I urged her to write a letter to her husband—a letter with all her resentments expressed in living color. No holding back. The truth—in love. I asked her to write as much as she needed: “If it is forty pages long, so be it.” I concluded by telling her I would have her read it at our next joint marital session.
I could tell by the look on her face that she wasn’t going to do it. She said her pastor and a well-known Christian author she had been reading had recommended a different approach: forget the past, pray, quickly forgive her husband, and then focus on loving him unconditionally. Eventually he would come around and be the husband she had always dreamed he’d be. She thanked me for my time and said she wouldn’t need any more of my services.
I fought the urge to gag. I wanted to say, “My dear lady, this approach you’re going to try is the same approach you have been trying for years. How is it going so far?” Instead, trying to be the gracious psychologist, I wished her well and said to call me if she changed her mind.
I Hate It When I’m Right
Ten months later this same couple was sitting in front of me. But, oh, what a difference! This time the husband had called to make the appointment. He sat on the edge of my couch, nervous and sweating. The wife looked like a totally different woman. She was as cold as an Arctic blast. Her face was expressionless. She showed no emotion, except for irritation she was in my office. “She’s hit the wall,” I thought.

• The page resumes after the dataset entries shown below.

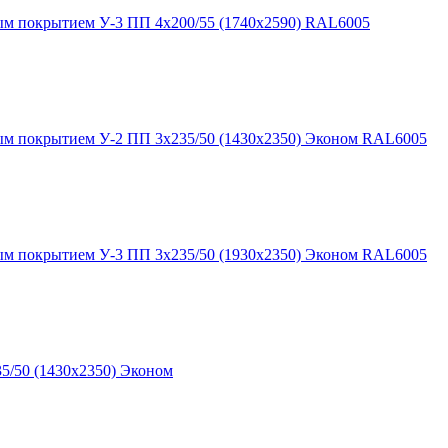
ым покрытием У-3 ПП 4х200/55 (1740х2590) RAL6005
ным покрытием У-2 ПП 3х235/50 (1430х2350) Эконом RAL6005
ным покрытием У-3 ПП 3х235/50 (1930х2350) Эконом RAL6005
5/50 (1430х2350) Эконом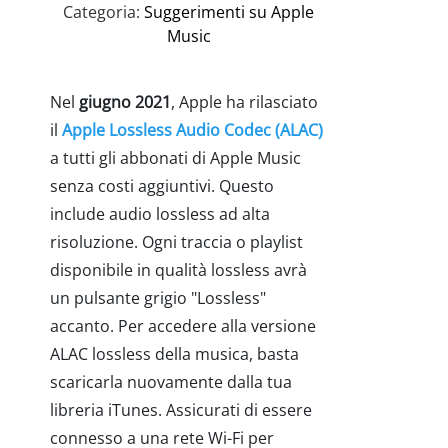
Categoria:
Suggerimenti su Apple
Music
Nel
giugno 2021
, Apple ha rilasciato
il
Apple Lossless Audio Codec (ALAC)
a tutti gli abbonati di Apple Music
senza costi aggiuntivi. Questo
include audio lossless ad alta
risoluzione. Ogni traccia o playlist
disponibile in qualità lossless avrà
un pulsante grigio "Lossless"
accanto. Per accedere alla versione
ALAC lossless della musica, basta
scaricarla nuovamente dalla tua
libreria iTunes. Assicurati di essere
connesso a una rete Wi-Fi per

When she opened her mouth, she said exactly what I expected. She wanted out of their marriage. She had finally gotten sick and tired of living with this man. She had no feelings for him and didn’t care about him. Period. She had only come today to try and get it through his thick skull that it was over. She had gotten an apartment, her own checking account, and an attorney. He would be served with divorce papers shortly. All she wanted from him was a friendly divorce.

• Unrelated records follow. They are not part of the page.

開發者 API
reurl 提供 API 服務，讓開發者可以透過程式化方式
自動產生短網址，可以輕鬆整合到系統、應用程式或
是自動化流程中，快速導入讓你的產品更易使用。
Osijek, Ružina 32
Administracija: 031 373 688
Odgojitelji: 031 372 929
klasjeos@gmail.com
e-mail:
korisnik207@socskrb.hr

Her husband was devastated. A shell of his former confident self. He finally “got it,” but now it was too late. He finally sighed through tears, “Doc, you were right. I wish I would have listened.” She never came back to therapy after that session. I saw him in about ten individual sessions, and we accomplished some good work together. Although he changed as a man and a husband, his wife couldn’t have cared less. Her resentments were still bottled up inside, and they drove her away from him. Never wavering, she divorced him.